The results of these ablations are shown in the table below:
System | Query EM | F1 score |
---|---|---|
Full model (k = 0 ) | 0.02789 | 0.19305 |
Variant 1 (k = 0 ) | 0.00000 | 0.11779 |
Variant 2 (k = 3 ) | 0.00643 | 0.13350 |
Variant 3 (ablating the database schema) | 0.00643 | 0.14559 |
Variant 4 (ablating the instruction sentence) | 0.02361 | 0.17792 |
Variant 5 (ablating the formatting markers) | 0.00643 | 0.14702 |
For ICL, I also visualized the Record F1 on the development set that the model achieved with different values of k
.
T5 Model
The tables below shows the results of the fine-tuned T5 model and the T5 model trained from scratch:
Fine-tuned T5 model:
System | Query EM | F1 score |
---|---|---|
Full model | 0.01716 | 0.62742 |
Variant 1 (unfreeze the last layer) | 0.01502 | 0.54246 |
T5 model trained from scratch:
System | Query EM | F1 score |
---|---|---|
Full model | 0.02360 | 0.57552 |
Variant 1 (training for 20 epochs) | 0.02145 | 0.48829 |
Results on the held-out test set
The tables below show the results of the best-performing models on the held-out test set:
System | F1 score |
---|---|
LLM with few-shot prompting (k = 3) | 0.15003 |
Fine-tuned T5 model | 0.61011 |
Trained T5 model from scratch | 0.52191 |
Qualitative Error Analysis
I have also conducted a qualitative error analysis to identify the types of errors made by the models. Here are some examples of the errors made by the models:
Un-existing Column
- Relevent Models: All models
- Example: Column
departure_airport
does not exist:SELECT * FROM flight WHERE departure_airport = 'ORD' AND arrival_airport = 'MCI' AND flight_date = '2023-06-17'
- Error Desciption: The model generates queries with columns that do not exist in the database schema.
Syntax Error
- Relevent Models: All models
- Example: One extra ")":
... WHERE flight_1.from_airport = airport_service_1.airport_code AND ... AND( flight_1.arrival_time >= 1600 ) AND( flight_1.flight_days = days_1.days_code ...

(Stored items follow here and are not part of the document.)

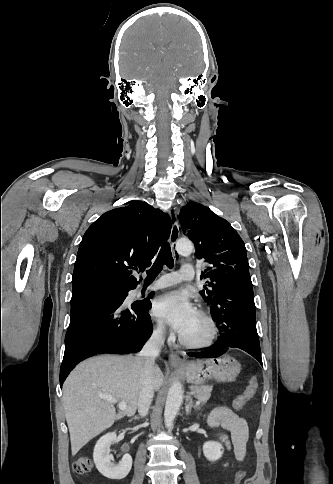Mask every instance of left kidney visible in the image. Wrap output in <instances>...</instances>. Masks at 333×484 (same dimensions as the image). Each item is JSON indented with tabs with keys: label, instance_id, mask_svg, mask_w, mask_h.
<instances>
[{
	"label": "left kidney",
	"instance_id": "1",
	"mask_svg": "<svg viewBox=\"0 0 333 484\" xmlns=\"http://www.w3.org/2000/svg\"><path fill=\"white\" fill-rule=\"evenodd\" d=\"M203 453L209 461H217L223 455V446L217 441H207L203 445Z\"/></svg>",
	"mask_w": 333,
	"mask_h": 484
}]
</instances>
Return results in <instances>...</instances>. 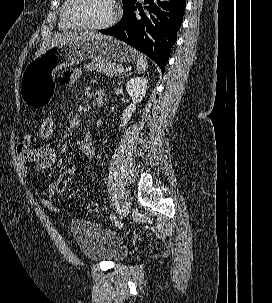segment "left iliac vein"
<instances>
[{"instance_id":"left-iliac-vein-1","label":"left iliac vein","mask_w":272,"mask_h":303,"mask_svg":"<svg viewBox=\"0 0 272 303\" xmlns=\"http://www.w3.org/2000/svg\"><path fill=\"white\" fill-rule=\"evenodd\" d=\"M130 209H131L130 202L125 201L124 204L122 205L121 212H120L121 218H125L129 214Z\"/></svg>"}]
</instances>
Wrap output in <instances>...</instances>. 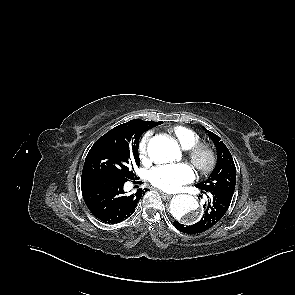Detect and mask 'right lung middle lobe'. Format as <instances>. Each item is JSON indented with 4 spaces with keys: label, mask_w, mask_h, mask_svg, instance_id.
Returning a JSON list of instances; mask_svg holds the SVG:
<instances>
[{
    "label": "right lung middle lobe",
    "mask_w": 295,
    "mask_h": 295,
    "mask_svg": "<svg viewBox=\"0 0 295 295\" xmlns=\"http://www.w3.org/2000/svg\"><path fill=\"white\" fill-rule=\"evenodd\" d=\"M162 122H138L121 130H110L99 138L85 159L81 181L133 179V166L140 165L138 155L141 135Z\"/></svg>",
    "instance_id": "1"
}]
</instances>
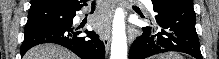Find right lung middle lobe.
Wrapping results in <instances>:
<instances>
[{
  "mask_svg": "<svg viewBox=\"0 0 219 59\" xmlns=\"http://www.w3.org/2000/svg\"><path fill=\"white\" fill-rule=\"evenodd\" d=\"M65 14L64 9L46 8L30 11L25 32L49 25L59 24Z\"/></svg>",
  "mask_w": 219,
  "mask_h": 59,
  "instance_id": "dd1d6c3e",
  "label": "right lung middle lobe"
}]
</instances>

- Error Desciption: Syntax errors such as unmatched parentheses disrupt the SQL query structure, leading to execution failures.
Logic Error
- Relevent Models: All models
- Example:
Natural language text: "What flights are available tomorrow from Denver to Philadelphia?"
Generated:
SELECT f.* FROM flight f JOIN flight\_stop fs ON f.to\_airport = fs.departure\_airport JOIN city c ON fs.stop\_airport = c.city\_name WHERE f.departure\_date = DATE\_ADD(NOW(), INTERVAL 1 DAY)
- Error Desciption: The model fails to correctly interpret the logic of the query, such as mismatching join conditions or incorrect fields in
SELECT
clause.
Conclusion
In this project, I have explored three different approaches to the task of translating natural language instructions into SQL queries. I have experimented with fine-tuning a pre-trained encoder-decoder transformer model (T5), training a model with the same architecture from scratch, and using diverse prompt engineering techniques with a large language model (LLM). The results show that the fine-tuned T5 model achieved the best performance in terms of F1 score, while the LLM with few-shot prompting also showed promising results. The qualitative error analysis revealed that the models struggled with errors such as generating queries with non-existent columns, syntax errors, and logic errors. Future work could focus on improving the models' ability to handle these types of errors, as well as exploring more sophisticated prompt engineering techniques to guide the models towards generating more accurate SQL queries.